Action item: Go to the line in the data below that contains "Харчовая дабаўка". Write it out exactly, along with every later line through the last, and nothing else.

Records drawn from a dataset:
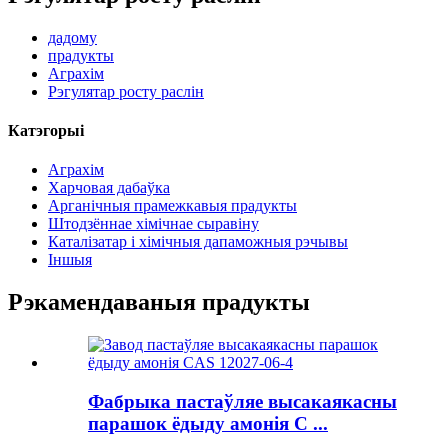
дадому
прадукты
Аграхім
Рэгулятар росту раслін
Катэгорыі
Аграхім
Харчовая дабаўка
Арганічныя прамежкавыя прадукты
Штодзённае хімічнае сыравіну
Каталізатар і хімічныя дапаможныя рэчывы
Іншыя
Рэкамендаваныя прадукты
Фабрыка пастаўляе высакаякасны
парашок ёдыду амонія C ...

Written answer:
Харчовая дабаўка
Арганічныя прамежкавыя прадукты
Штодзённае хімічнае сыравіну
Каталізатар і хімічныя дапаможныя рэчывы
Іншыя
Рэкамендаваныя прадукты
Фабрыка пастаўляе высакаякасны
парашок ёдыду амонія C ...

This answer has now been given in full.